HOW Claims Article
On Court Case WrongAn article in your paper (JofC, Oct. 7) described the action the Supreme Court took in HOW's litigation with the state of Georgia over our status as a risk retention group under federal law. Unfortunately the article was incorrect in its reporting of the facts and in concluding that HOW will have to register as an insurance company in each state of operation.
We have been accused of concealing the fact that we are now out of business because of the Supreme Court's ruling. Nothing could be further from the truth.
The federal District Court in Georgia, and the District Court earlier in Delaware, did rule that HOW is a legitimate operation of a risk retention group, but the Georgia State Insurance Department appealed the case to the 11th U.S. Circuit Court of Appeals.
The appeals court ruled that there was not enough evidence to determine whether the risk for builders was spread in years three through 10 of the program, and whether risk spreading was the primary activity of the group. The case was sent back to the District Court for more evidence on these two points. But at the same time, the court did not rule that HOW cease operations.

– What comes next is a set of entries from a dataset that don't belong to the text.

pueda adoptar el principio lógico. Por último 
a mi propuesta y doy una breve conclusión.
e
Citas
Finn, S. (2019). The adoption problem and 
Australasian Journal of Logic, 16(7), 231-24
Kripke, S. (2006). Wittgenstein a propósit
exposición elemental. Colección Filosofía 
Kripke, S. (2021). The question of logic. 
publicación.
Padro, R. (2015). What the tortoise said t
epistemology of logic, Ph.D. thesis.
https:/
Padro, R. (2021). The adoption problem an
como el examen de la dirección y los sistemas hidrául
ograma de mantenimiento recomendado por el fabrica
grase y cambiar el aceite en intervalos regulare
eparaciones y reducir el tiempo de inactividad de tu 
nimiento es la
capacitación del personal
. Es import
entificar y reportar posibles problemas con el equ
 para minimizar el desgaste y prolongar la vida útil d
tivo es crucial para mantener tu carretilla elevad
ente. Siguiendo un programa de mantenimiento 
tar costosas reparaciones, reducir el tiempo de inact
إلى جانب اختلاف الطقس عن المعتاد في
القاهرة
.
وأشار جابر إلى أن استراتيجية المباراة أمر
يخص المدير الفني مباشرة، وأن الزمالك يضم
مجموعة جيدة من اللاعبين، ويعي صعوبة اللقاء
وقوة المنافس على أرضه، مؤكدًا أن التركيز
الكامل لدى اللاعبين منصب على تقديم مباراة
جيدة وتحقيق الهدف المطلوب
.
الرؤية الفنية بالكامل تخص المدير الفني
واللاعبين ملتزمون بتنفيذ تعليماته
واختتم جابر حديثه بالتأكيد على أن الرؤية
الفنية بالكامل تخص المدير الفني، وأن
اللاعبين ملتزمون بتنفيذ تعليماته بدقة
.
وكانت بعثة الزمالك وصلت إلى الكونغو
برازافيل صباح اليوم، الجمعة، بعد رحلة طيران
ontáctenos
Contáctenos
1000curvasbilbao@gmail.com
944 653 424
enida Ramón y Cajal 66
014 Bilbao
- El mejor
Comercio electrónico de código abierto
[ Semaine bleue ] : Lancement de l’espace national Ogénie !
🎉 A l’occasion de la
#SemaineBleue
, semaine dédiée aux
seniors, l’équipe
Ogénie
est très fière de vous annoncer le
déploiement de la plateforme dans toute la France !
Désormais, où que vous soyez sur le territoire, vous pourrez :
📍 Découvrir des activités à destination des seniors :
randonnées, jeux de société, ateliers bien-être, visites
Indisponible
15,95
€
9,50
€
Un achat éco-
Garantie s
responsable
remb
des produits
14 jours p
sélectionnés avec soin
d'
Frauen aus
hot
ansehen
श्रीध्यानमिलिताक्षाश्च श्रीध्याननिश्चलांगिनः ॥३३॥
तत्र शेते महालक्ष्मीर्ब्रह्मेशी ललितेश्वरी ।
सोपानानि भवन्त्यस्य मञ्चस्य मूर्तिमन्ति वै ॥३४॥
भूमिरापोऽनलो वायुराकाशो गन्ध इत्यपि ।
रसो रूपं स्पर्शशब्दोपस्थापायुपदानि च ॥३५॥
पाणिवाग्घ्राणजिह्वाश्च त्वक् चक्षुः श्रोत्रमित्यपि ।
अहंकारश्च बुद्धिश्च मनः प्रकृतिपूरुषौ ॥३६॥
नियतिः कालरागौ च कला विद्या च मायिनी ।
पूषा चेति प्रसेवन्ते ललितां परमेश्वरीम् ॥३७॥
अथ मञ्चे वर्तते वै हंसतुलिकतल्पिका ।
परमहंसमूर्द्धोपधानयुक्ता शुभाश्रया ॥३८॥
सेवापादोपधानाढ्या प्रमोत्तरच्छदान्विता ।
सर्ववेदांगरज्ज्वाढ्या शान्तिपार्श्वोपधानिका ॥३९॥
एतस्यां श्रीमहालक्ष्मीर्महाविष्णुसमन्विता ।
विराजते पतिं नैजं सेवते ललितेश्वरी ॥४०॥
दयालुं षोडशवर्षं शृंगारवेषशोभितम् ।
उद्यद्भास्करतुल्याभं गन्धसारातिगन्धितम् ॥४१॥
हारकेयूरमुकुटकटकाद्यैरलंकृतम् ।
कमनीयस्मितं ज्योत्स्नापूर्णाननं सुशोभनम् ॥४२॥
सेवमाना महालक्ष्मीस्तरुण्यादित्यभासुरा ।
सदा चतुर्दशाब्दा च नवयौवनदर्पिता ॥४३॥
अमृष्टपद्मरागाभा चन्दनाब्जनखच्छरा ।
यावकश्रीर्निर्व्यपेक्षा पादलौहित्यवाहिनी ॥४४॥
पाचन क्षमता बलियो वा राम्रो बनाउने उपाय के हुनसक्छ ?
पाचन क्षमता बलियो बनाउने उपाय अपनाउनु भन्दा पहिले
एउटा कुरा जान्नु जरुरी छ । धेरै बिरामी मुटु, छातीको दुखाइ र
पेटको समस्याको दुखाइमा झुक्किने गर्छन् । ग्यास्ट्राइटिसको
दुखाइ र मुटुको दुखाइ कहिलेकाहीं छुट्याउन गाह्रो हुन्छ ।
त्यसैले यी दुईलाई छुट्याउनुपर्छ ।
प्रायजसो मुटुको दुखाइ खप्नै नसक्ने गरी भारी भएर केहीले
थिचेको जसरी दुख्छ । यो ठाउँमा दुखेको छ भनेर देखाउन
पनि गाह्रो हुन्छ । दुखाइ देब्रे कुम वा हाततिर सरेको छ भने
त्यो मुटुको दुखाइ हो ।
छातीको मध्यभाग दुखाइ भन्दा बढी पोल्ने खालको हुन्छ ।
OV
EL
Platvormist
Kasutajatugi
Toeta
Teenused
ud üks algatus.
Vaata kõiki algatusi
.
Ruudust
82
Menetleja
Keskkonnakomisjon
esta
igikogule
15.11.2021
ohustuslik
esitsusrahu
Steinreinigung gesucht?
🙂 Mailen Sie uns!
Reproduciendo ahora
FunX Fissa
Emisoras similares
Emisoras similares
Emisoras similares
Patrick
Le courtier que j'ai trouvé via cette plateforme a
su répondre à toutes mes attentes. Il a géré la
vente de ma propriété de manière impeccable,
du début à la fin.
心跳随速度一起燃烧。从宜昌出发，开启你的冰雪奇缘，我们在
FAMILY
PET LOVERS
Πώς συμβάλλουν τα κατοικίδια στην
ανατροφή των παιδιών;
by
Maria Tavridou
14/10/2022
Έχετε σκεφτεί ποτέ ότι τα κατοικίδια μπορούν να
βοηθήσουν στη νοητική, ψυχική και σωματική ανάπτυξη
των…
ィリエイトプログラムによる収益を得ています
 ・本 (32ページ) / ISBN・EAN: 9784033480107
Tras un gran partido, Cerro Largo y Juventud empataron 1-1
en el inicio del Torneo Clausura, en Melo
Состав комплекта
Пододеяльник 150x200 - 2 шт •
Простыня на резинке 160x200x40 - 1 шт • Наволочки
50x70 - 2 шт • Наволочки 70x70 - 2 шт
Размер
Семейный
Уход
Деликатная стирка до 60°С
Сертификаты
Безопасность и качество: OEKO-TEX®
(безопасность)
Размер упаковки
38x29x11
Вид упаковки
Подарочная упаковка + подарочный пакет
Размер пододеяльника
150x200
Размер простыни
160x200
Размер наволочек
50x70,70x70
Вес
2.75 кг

HOW is in full operation in Georgia and we are not required to register as an insurance company there or in any other state other than our chartering state. Even if the court's decision were to go against HOW, it would only affect our operations in Georgia.
The Risk Retention Act was recently amended to broaden the scope of activity of risk retention groups and we feel that the amendments further weaken the state insurance department's arguments.
The facts are that the HOW Insurance Co. continues to operate in all states under the Risk Retention Act; we continue to be fully and aggressively regulated by our state of domicile, Delaware; we continue to insure a portion of the product liability risks of our builder members; and we continue to grow and be a responsible and successful member of the insurance community.
Jeffrey S. Bragg President HOW Insurance Co. Washington, D.C.
Staff Works Hard
At Marad Offices
Marc Felice expresses concern (JofC, Nov. 17) over some incorrect figures that appeared in one table of the 50-page report, "Inventory of American Intermodal Equipment 1986," prepared by this office.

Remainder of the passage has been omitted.